Mathematical Formulation
Decision Variables: c_t in {0,1}: color of the first appearance of car type t (second appearance gets the opposite color 1 - c_t) d_p in {0,1}: color change indicator between positions p and p+1
Objective: minimize sum_p d_p
Constraints: For each consecutive pair (p, p+1): d_p >= color_at_p - color_at_{p+1} d_p >= color_at_{p+1} - color_at_p where color_at_p = c_{type_p} if first appearance, color_at_p = 1 - c_{type_p} if second appearance
to_string(data: BinaryPaintShopData) -> str
staticmethod
Return a string describing the formulation.

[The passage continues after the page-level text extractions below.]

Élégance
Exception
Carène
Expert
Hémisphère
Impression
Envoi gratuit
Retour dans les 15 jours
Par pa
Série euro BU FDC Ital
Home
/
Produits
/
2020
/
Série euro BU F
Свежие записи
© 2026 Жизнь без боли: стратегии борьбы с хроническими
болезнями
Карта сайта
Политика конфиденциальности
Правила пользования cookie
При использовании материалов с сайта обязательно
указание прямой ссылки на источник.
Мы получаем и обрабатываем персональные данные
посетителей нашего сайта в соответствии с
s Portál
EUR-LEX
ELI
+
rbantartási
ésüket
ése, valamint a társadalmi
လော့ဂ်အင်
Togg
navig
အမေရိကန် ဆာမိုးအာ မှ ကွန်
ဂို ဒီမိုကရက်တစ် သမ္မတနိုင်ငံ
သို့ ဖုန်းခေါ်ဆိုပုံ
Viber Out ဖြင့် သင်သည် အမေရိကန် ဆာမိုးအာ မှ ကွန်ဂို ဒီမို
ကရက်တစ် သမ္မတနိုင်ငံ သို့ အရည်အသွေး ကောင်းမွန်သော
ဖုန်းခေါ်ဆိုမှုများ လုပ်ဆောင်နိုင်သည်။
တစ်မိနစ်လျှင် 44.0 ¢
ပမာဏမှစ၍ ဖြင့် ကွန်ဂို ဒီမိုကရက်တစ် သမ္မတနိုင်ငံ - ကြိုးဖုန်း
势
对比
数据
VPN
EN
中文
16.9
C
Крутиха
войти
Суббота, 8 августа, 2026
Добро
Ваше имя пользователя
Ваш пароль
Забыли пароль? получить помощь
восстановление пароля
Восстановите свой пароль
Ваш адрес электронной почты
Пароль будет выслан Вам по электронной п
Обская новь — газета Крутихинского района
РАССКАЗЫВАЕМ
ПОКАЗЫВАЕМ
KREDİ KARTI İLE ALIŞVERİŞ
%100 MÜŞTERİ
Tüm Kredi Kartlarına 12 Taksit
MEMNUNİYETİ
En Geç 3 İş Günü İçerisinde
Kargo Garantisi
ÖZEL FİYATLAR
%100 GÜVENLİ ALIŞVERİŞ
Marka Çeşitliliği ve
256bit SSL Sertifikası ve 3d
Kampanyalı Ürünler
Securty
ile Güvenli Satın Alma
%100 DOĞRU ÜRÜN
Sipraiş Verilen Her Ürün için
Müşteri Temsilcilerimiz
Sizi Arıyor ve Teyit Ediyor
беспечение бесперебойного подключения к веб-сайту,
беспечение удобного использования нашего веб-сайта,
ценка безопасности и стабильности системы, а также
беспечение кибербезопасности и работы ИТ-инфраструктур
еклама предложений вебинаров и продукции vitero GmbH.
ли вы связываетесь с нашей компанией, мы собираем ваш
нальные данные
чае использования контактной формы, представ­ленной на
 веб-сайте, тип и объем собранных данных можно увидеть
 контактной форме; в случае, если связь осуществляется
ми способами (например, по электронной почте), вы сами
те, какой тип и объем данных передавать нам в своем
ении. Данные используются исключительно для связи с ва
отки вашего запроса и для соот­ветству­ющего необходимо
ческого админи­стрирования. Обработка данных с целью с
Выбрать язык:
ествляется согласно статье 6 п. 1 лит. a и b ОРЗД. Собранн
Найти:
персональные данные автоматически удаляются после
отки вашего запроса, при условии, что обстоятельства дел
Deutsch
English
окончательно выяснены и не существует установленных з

formulate(data: BinaryPaintShopData) -> Model
staticmethod
Formulate the Binary Paint Shop as an optimization model.
Parameters:
-
data(BinaryPaintShopData) –The problem data.
Returns:
-
Model–A model ready to be solved.
interpret(solution: Solution, data: BinaryPaintShopData) -> BinaryPaintShopSolution
staticmethod
Extract solution from solver result.
Parameters:
-
solution(Solution) –The solver solution.
-
data(BinaryPaintShopData) –The problem data.
Returns:
-
BinaryPaintShopSolution–Structured solution with metrics.
Raises:
-
NoSolutionFoundError–If the solver did not find a solution.
Solution
Solution model for Binary Paint Shop use case.
BinaryPaintShopSolution
Bases: UcSolution
Solution for the Binary Paint Shop Problem (BPS) use case.
Attributes:
-
name(Literal['binary_paint_shop']) –Identifier for this solution type.
-
color_assignment(NDArray[int]) –Color (0 or 1) assigned to each position in the sequence.
-
n_color_changes(int) –Number of color changes between consecutive positions.
-
is_valid(bool) –Whether each car type has one car of each color.

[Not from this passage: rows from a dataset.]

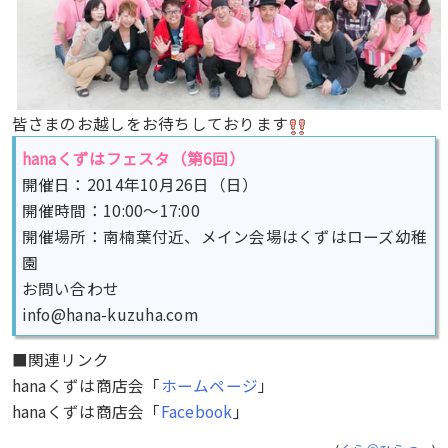
皆さまのお越しをお待ちしております
hanaくずはフェスタ（第6回）
開催日：2014年10月26日（日）
開催時間：10:00～17:00
開催場所：南楠葉付近、メイン会場はくずはローズ幼稚
園
お問い合わせ
info@hana-kuzuha.com
■関連リンク
hanaくずは商店会「
ホームページ
」
hanaくずは商店会「
Facebook
」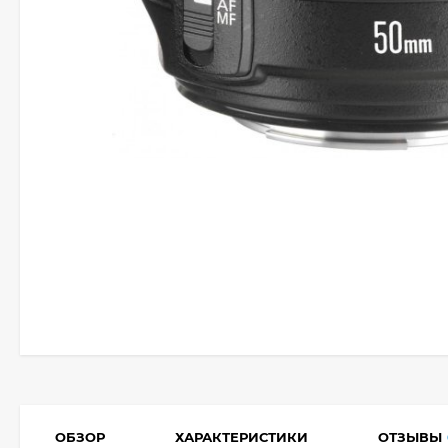
ОБЗОР
ХАРАКТЕРИСТИКИ
ОТЗЫВЫ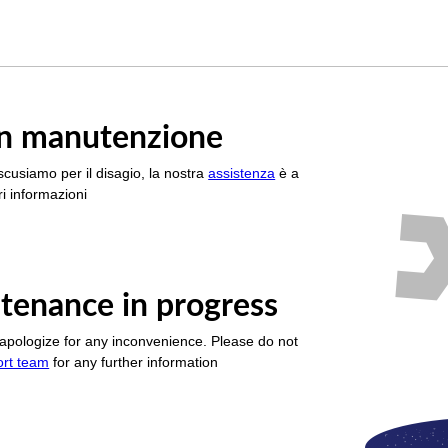
è in manutenzione
scusiamo per il disagio, la nostra
assistenza
è a
i informazioni
tenance in progress
apologize for any inconvenience. Please do not
ort team
for any further information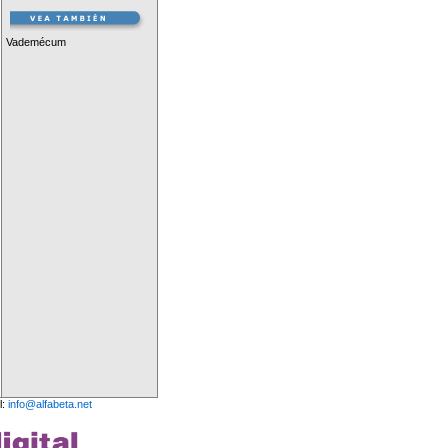
Vademécum
l:
info@alfabeta.net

plot(data: BinaryPaintShopData | None = None, *, ax: Axes | None = None) -> Axes
Plot the color assignment with car icons.
Parameters:
-
data(BinaryPaintShopData | None, default:None) –Problem data (required for car-type icons).
-
ax(Axes | None, default:None) –Matplotlib axes to draw on. Creates a new figure if
None.
Returns:
-
Axes–The axes with the plot.
to_string() -> str
Return a string describing the solution.
Instance
Instance model for BinaryPaintShop use case.
BinaryPaintShopInstance
Bases: UcInstance[BinaryPaintShopData, BinaryPaintShopFormulation, BinaryPaintShopSolution]
Instance combining data and formulation for BinaryPaintShop.
Collection
Collection of Binary Paint Shop instances.
BinaryPaintShopCollection
Bases: UcInstanceCollection[BinaryPaintShopInstance]

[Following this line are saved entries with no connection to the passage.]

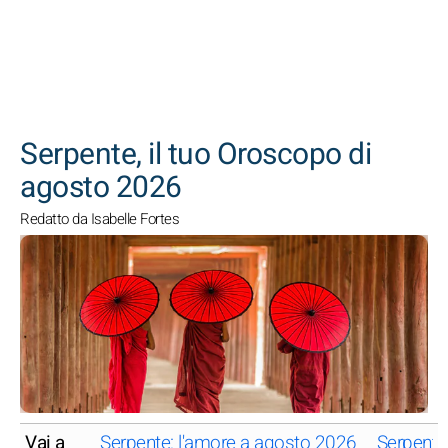
CERCA
Serpente, il tuo Oroscopo di
agosto 2026
Redatto da Isabelle Fortes
Vai a
Serpente: l'amore a agosto 2026
Serpente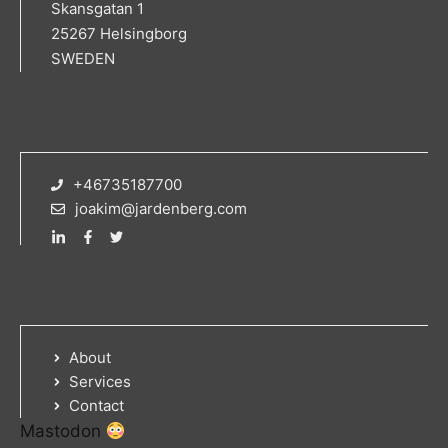
Skansgatan 1
25267 Helsingborg
SWEDEN
+46735187700
joakim@jardenberg.com
About
Services
Contact
Mastodon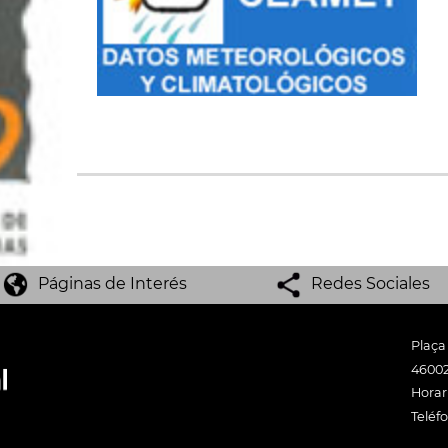
Páginas de Interés
Redes Sociales
Plaça
46002
Horari
Teléf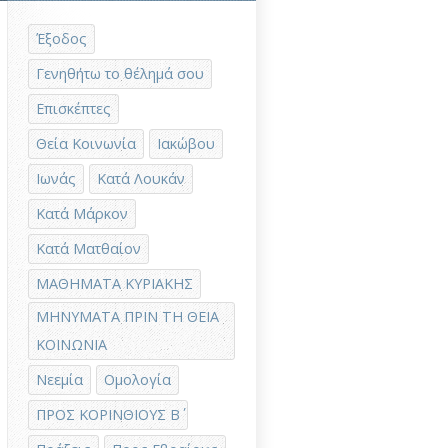
Έξοδος
Γενηθήτω το θέλημά σου
Επισκέπτες
Θεία Κοινωνία
Ιακώβου
Ιωνάς
Κατά Λουκάν
Κατά Μάρκον
Κατά Ματθαίον
ΜΑΘΗΜΑΤΑ ΚΥΡΙΑΚΗΣ
ΜΗΝΥΜΑΤΑ ΠΡΙΝ ΤΗ ΘΕΙΑ
ΚΟΙΝΩΝΙΑ
Νεεμία
Ομολογία
ΠΡΟΣ ΚΟΡΙΝΘΙΟΥΣ Β΄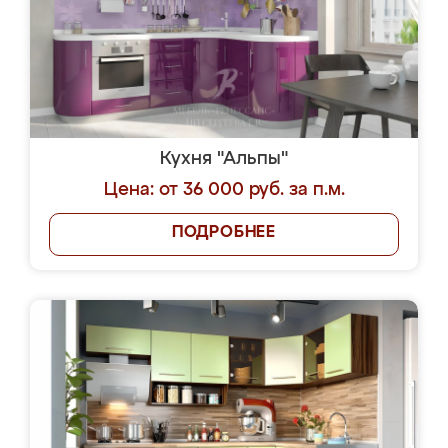
Кухня "Альпы"
Цена: от 36 000 руб. за п.м.
ПОДРОБНЕЕ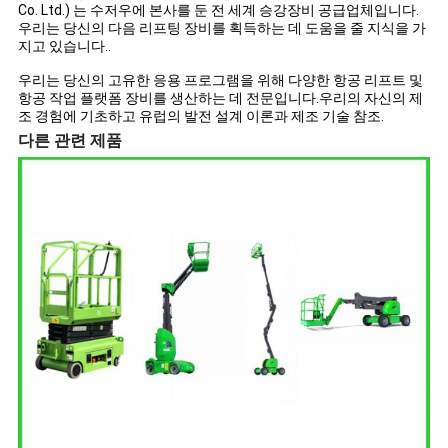
Co. Ltd.) 는 수저우에 본사를 둔 전 세계 승강장비 공급업체입니다.
우리는 당신의 다음 리프팅 장비를 획득하는 데 도움을 줄 지식을 가
지고 있습니다..
우리는 당신의 고유한 응용 프로그램을 위해 다양한 항공 리프트 및
항공 작업 플랫폼 장비를 생산하는 데 전문입니다.우리의 자신의 제
조 경험에 기초하고 유럽의 발전 설계 이론과 제조 기술 참조.
다른 관련 제품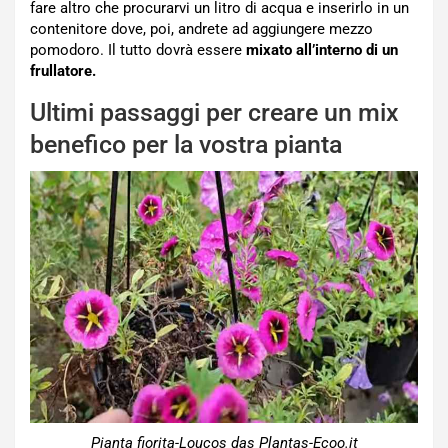
fare altro che procurarvi un litro di acqua e inserirlo in un
contenitore dove, poi, andrete ad aggiungere mezzo
pomodoro. Il tutto dovrà essere
mixato all’interno di un
frullatore.
Ultimi passaggi per creare un mix
benefico per la vostra pianta
Pianta fiorita-Loucos das Plantas-Ecoo.it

Collection of Binary Paint Shop instances.
from_random(min_size: int, max_size: int, num_instances: int = 1, *, seed: int | None = None) -> BinaryPaintShopCollection
classmethod
Generate random Binary Paint Shop instances.
Parameters:
-
min_size(int) –Minimum number of car types.
-
max_size(int) –Maximum number of car types.
-
num_instances(int, default:1) –Number of instances per size, by default 1.
-
seed(int | None, default:None) –Random seed for reproducibility, by default None.
Returns:
-
BinaryPaintShopCollection–Collection containing generated instances.